The theory of the suit was that the appellant held an easement by prescription in a way across the appellee’s right of way, which easement the appellee was about to obstruct.

The argument of appellant’s learned counsel covers the field of easement by grant, by necessity and by prescription, but, it is needless to say, our investigations must be confined to the theory of the case as defined by the issue and observed in the trial.

We have examined the evidence, and find that it does not extend beyond the scope of the facts specially stated by the trial court. The facts found are wholly insufficient to establish an easement by prescription. Such an easement does not exist where the use has not been ‘ ‘adverse under claim of right, exclusive, continuous and uninterrupted, besides being with the knowledge and acquiescence of the owner of the estate over which the easement is claimed.” McCardle v. Barricklow, 68 Ind. 356; Hill v. Hagaman, 84 Ind. 287; Parish v. Kaspare, 109 Ind. 586; Nowlin v. Whipple, 120 Ind. 596.

It is sufficient to observe that it affirmatively appears that the use by the appellant and his grantor was without any claim of right, and that it does not appear that the use was with the knowledge or acquiescence of the appellee or its predecessor.

It is further urged that the trial court erred in denying a trial by jury, and in support of this proposition it is insisted that the theory of the complaint presents an action to quiet title, with but an incidental element for injunctive relief. Tested as a complaint to quiet title, it *471is insufficient (as to either paragraph concerning the way) in at least the one respect that it fails to allege an adverse claim of title by the appellee. The suit was purely equitable and was not triable by jury. Miller v. City of Indianapolis, 123 Ind. 196; Helm, v. First Nat’l Bank, etc., 91 Ind. 44.

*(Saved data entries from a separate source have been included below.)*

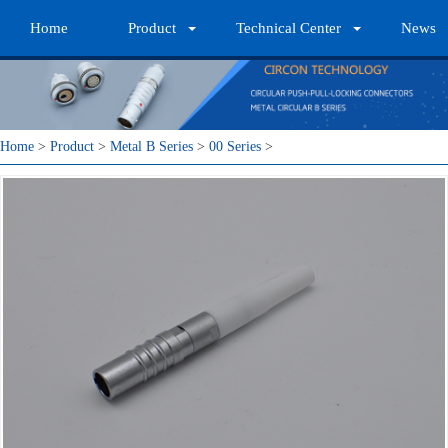
Home
Product
Technical Center
News
Home
>
Product
>
Metal B Series
>
00 Series
>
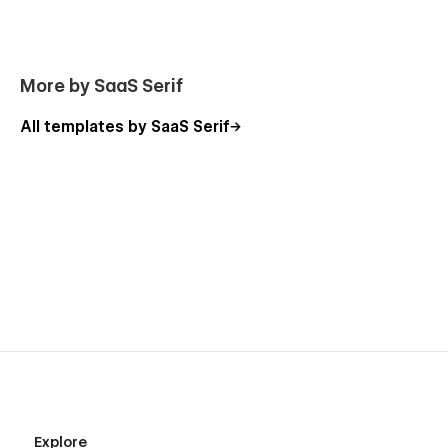
More by SaaS Serif
All templates by SaaS Serif
Explore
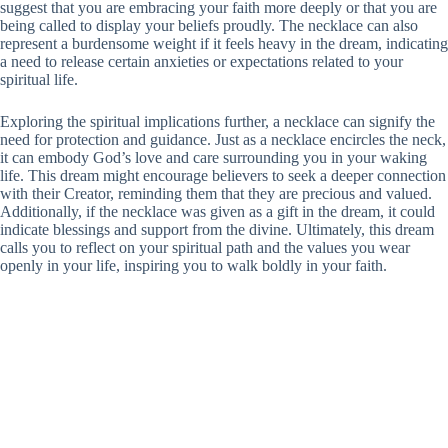
suggest that you are embracing your faith more deeply or that you are
being called to display your beliefs proudly. The necklace can also
represent a burdensome weight if it feels heavy in the dream, indicating
a need to release certain anxieties or expectations related to your
spiritual life.
Exploring the spiritual implications further, a necklace can signify the
need for protection and guidance. Just as a necklace encircles the neck,
it can embody God’s love and care surrounding you in your waking
life. This dream might encourage believers to seek a deeper connection
with their Creator, reminding them that they are precious and valued.
Additionally, if the necklace was given as a gift in the dream, it could
indicate blessings and support from the divine. Ultimately, this dream
calls you to reflect on your spiritual path and the values you wear
openly in your life, inspiring you to walk boldly in your faith.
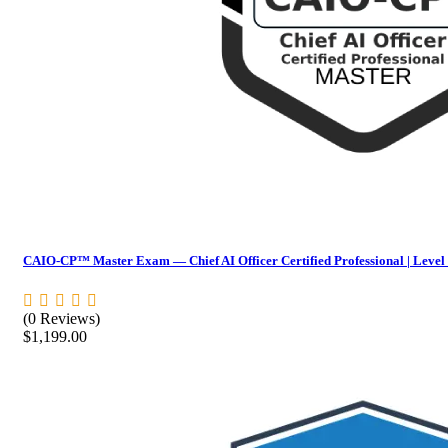
CAIO-CP™ Master Exam — Chief AI Officer Certified Professional | Level
(0 Reviews)
$
1,199.00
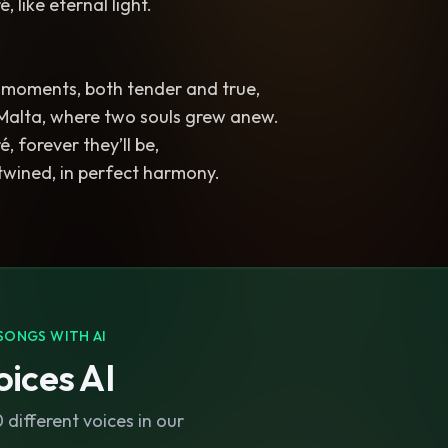
 like eternal light.
e moments, both tender and true,
 Malta, where two souls grew anew.
, forever they’ll be,
twined, in perfect harmony.
SONGS WITH AI
ices AI
different voices in our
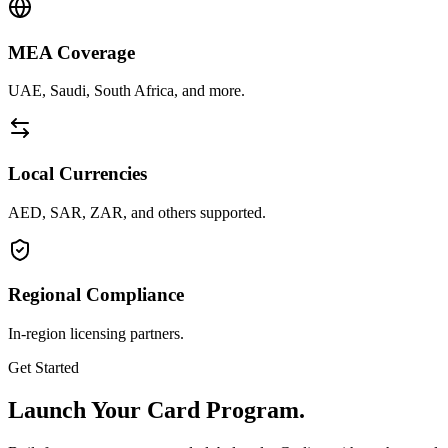
MEA Coverage
UAE, Saudi, South Africa, and more.
Local Currencies
AED, SAR, ZAR, and others supported.
Regional Compliance
In-region licensing partners.
Get Started
Launch Your Card Program.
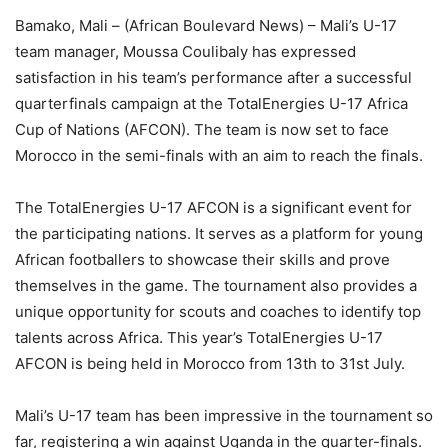
Bamako, Mali – (African Boulevard News) – Mali’s U-17
team manager, Moussa Coulibaly has expressed
satisfaction in his team’s performance after a successful
quarterfinals campaign at the TotalEnergies U-17 Africa
Cup of Nations (AFCON). The team is now set to face
Morocco in the semi-finals with an aim to reach the finals.
The TotalEnergies U-17 AFCON is a significant event for
the participating nations. It serves as a platform for young
African footballers to showcase their skills and prove
themselves in the game. The tournament also provides a
unique opportunity for scouts and coaches to identify top
talents across Africa. This year’s TotalEnergies U-17
AFCON is being held in Morocco from 13th to 31st July.
Mali’s U-17 team has been impressive in the tournament so
far, registering a win against Uganda in the quarter-finals.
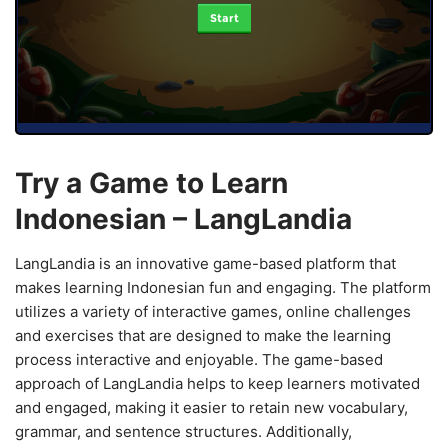
Start
Try a Game to Learn
Indonesian – LangLandia
LangLandia is an innovative game-based platform that
makes learning Indonesian fun and engaging. The platform
utilizes a variety of interactive games, online challenges
and exercises that are designed to make the learning
process interactive and enjoyable. The game-based
approach of LangLandia helps to keep learners motivated
and engaged, making it easier to retain new vocabulary,
grammar, and sentence structures. Additionally,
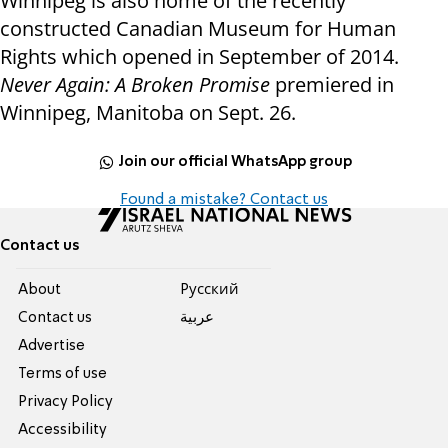
Winnipeg is also home of the recently
constructed Canadian Museum for Human
Rights which opened in September of 2014.
Never Again: A Broken Promise
premiered in
Winnipeg, Manitoba on Sept. 26.
Join our official WhatsApp group
Found a mistake? Contact us
Contact us
About
Pусский
Contact us
عربية
Advertise
Terms of use
Privacy Policy
Accessibility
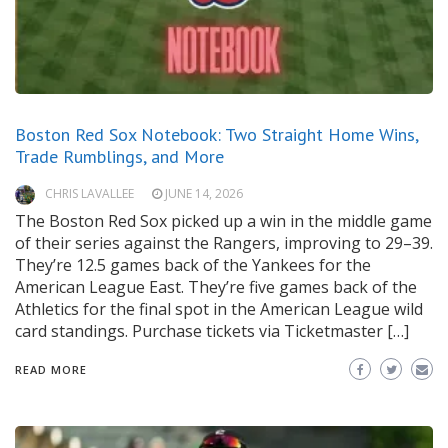
Boston Red Sox Notebook: Two Straight Home Wins,
Trade Rumblings, and More
CHRIS LAVALLEE
JUNE 14, 2026
The Boston Red Sox picked up a win in the middle game
of their series against the Rangers, improving to 29–39.
They’re 12.5 games back of the Yankees for the
American League East. They’re five games back of the
Athletics for the final spot in the American League wild
card standings. Purchase tickets via Ticketmaster […]
READ MORE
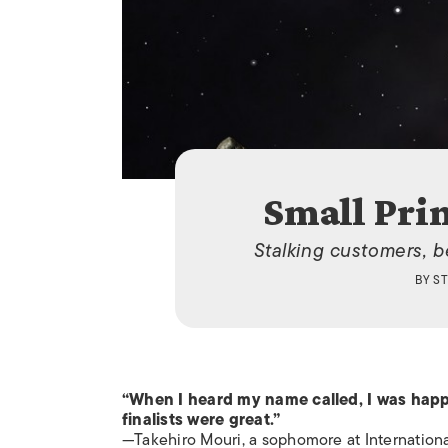
Small Prin
Stalking customers, be
BY
ST
“When I heard my name called, I was happ
finalists were great.”
—Takehiro Mouri, a sophomore at Internationa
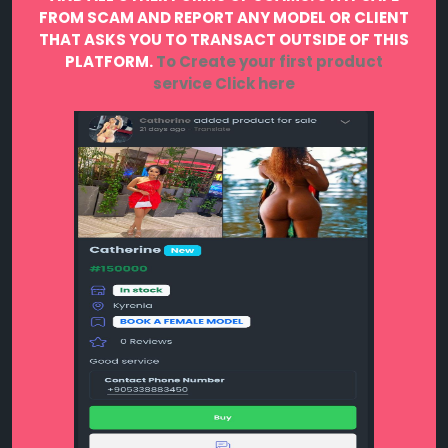
FROM SCAM AND REPORT ANY MODEL OR CLIENT
THAT ASKS YOU TO TRANSACT OUTSIDE OF THIS
PLATFORM.
To Create your first product
service
Click here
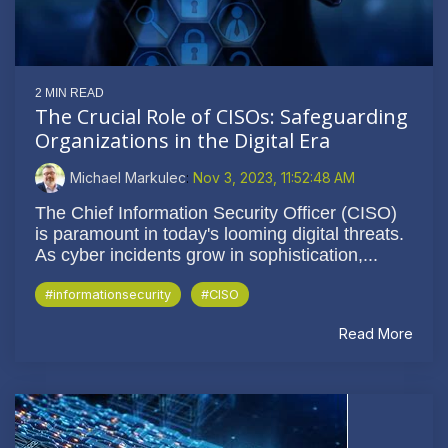
2 MIN READ
The Crucial Role of CISOs: Safeguarding
Organizations in the Digital Era
Michael Markulec
:
Nov 3, 2023, 11:52:48 AM
The Chief Information Security Officer (CISO)
is paramount in today's looming digital threats.
As cyber incidents grow in sophistication,...
#informationsecurity
#CISO
Read More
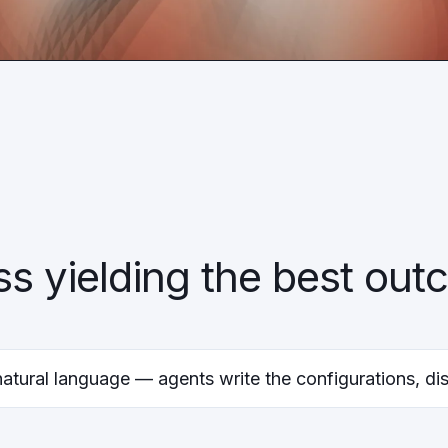
ss yielding the best ou
natural language — agents write the configurations, dis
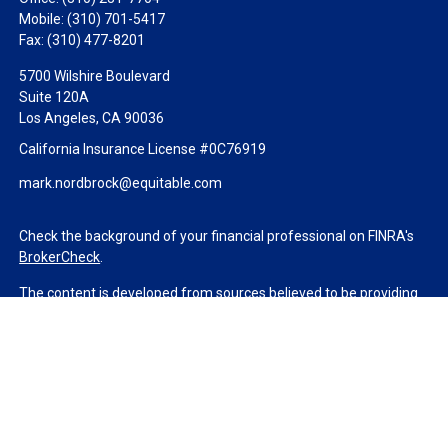
Mobile:
(310) 701-5417
Fax:
(310) 477-8201
5700 Wilshire Boulevard
Suite 120A
Los Angeles,
CA
90036
California Insurance License #0C76919
mark.nordbrock@equitable.com
Check the background of your financial professional on FINRA's
BrokerCheck
.
The content is developed from sources believed to be providing
accurate information. The information in this material is not
intended as tax or legal advice. Please consult legal or tax
professionals for specific information regarding your individual
situation. Some of this material was developed and produced by
FMG Suite to provide information on a topic that may be of
interest. FMG Suite is not affiliated with the named
representative, broker - dealer, state - or SEC - registered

Nor can we accept the contention that the appellant was entitled to a new trial as of right under section 1064, R. S. 1881 (section 1076, R. S. 1894). Richwine v. Presbyterian Church, etc., 135 Ind. 80; Miller v. City of Indianapolis, supra; Liggett v. Hinkley, 120 Ind. 387; Bradford v. School Town, etc., 107 Ind. 280.

These cases hold that a new trial as of right is not permitted though title be incidentally involved.

Further complaint is made, that the lower court overruled the appellant’s motion for a new trial upon the ground of newly discovered evidence. The alleged newly discovered evidence was that of a witness who had charge of the original grading of said railway, and in whose affidavit it was stated that the chief engineer and officers of the original company directed that no grade be made at the point in dispute and that a trestle work should be constructed to permit the landowner to pass back and forth with his live stock and wagons. This evidence would tend to establish an existing or contemplated contract with, or a contemplated license to, the then owner of the land, Gray, with reference to the use of the way. No claim was made upon the trial and none was made by the motion that a contract was made or contemplated between the company and Gray. No inference would arise from the proposed evidence that an easement had been granted or reserved to Gray. The burden was upon the appellant to show a higher claim than a mere license, as will be seen from the cases we have cited upon the question of the sufficiency of the special finding. If, *472therefore, the evidence had been given on the trial the result could not have been different. It would not have appeared that the use was adverse, exclusive, or, upon a claim of right, higher than a mere license.

Filed Jan. 18, 1895.

We find no error in the record and the judgment of the circuit court is affirmed.